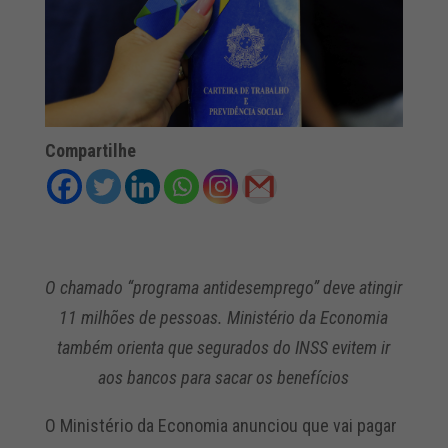
Compartilhe
O chamado “programa antidesemprego” deve atingir
11 milhões de pessoas. Ministério da Economia
também orienta que segurados do INSS evitem ir
aos bancos para sacar os benefícios
O Ministério da Economia anunciou que vai pagar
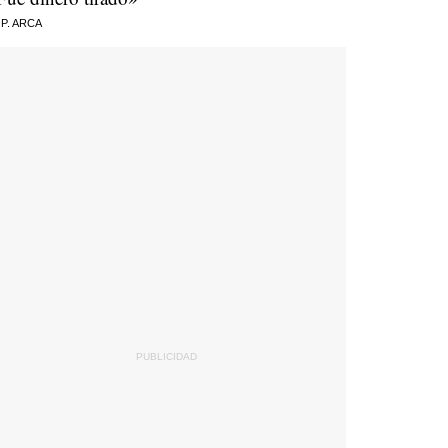
 P. ARCA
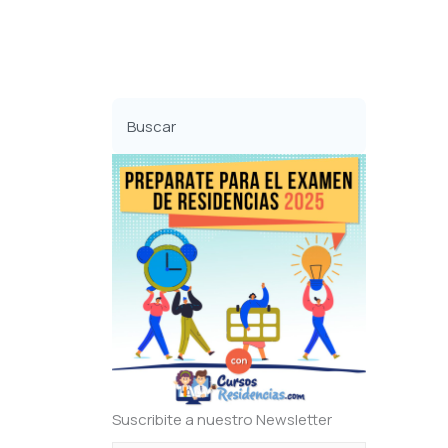
Buscar
Suscribite a nuestro Newsletter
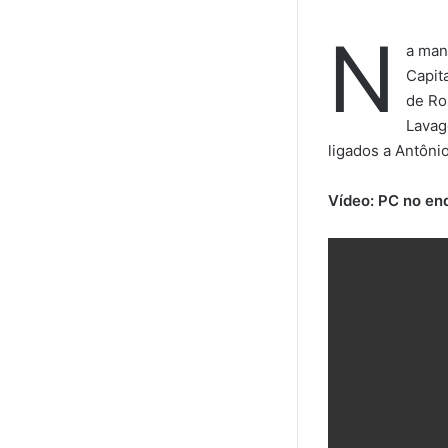
N
a man
Capit
de Ro
Lavag
ligados a Antôni
Vídeo: PC no en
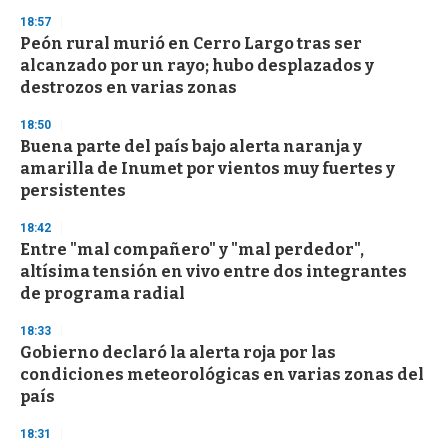
s
18:57
Peón rural murió en Cerro Largo tras ser
alcanzado por un rayo; hubo desplazados y
destrozos en varias zonas
18:50
Buena parte del país bajo alerta naranja y
amarilla de Inumet por vientos muy fuertes y
persistentes
18:42
Entre "mal compañero" y "mal perdedor",
altísima tensión en vivo entre dos integrantes
de programa radial
18:33
Gobierno declaró la alerta roja por las
condiciones meteorológicas en varias zonas del
país
18:31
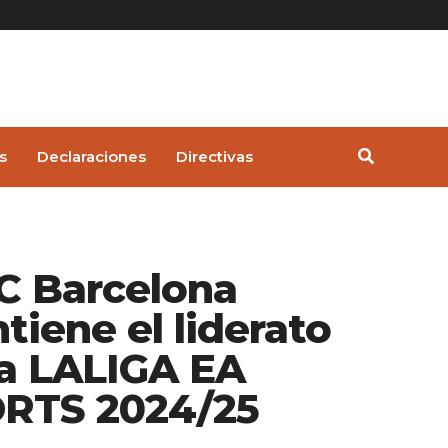
s
Declaraciones
Directivas
FC Barcelona
tiene el liderato
la LALIGA EA
RTS 2024/25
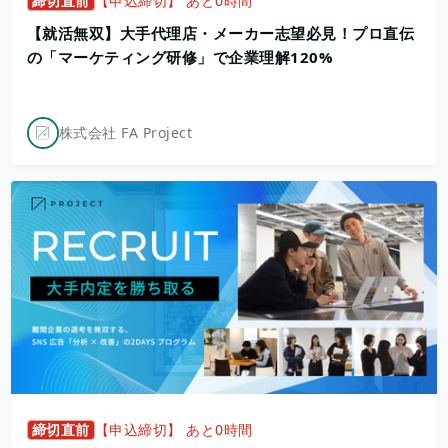
締切直前
【申込締切】 あと0時間
【就活無双】大手代理店・メーカー志望必見！プロ直伝
の「マーケティング研修」で企業理解120%
株式会社 FA Project
締切直前
【申込締切】 あと0時間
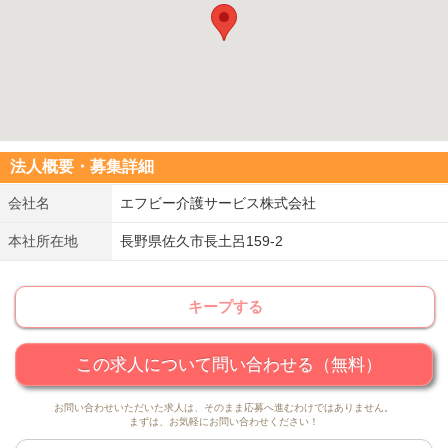
法人概要・募集詳細
会社名
エフビー介護サービス株式会社
本社所在地
長野県佐久市長土呂159-2
キープする
この求人について問い合わせる（無料）
お問い合わせいただいた求人は、そのまま応募へ進むわけではありません。
まずは、お気軽にお問い合わせください！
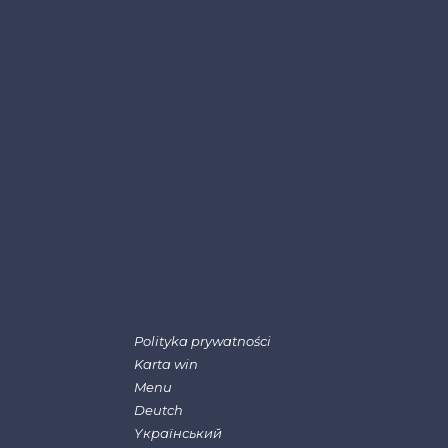
Polityka prywatności
Karta win
Menu
Deutch
Yкраїнський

### REQUIREMENT
Report all lines above with "varias".

### RESPONSE BELOW
destrozos en varias zonas
condiciones meteorológicas en varias zonas del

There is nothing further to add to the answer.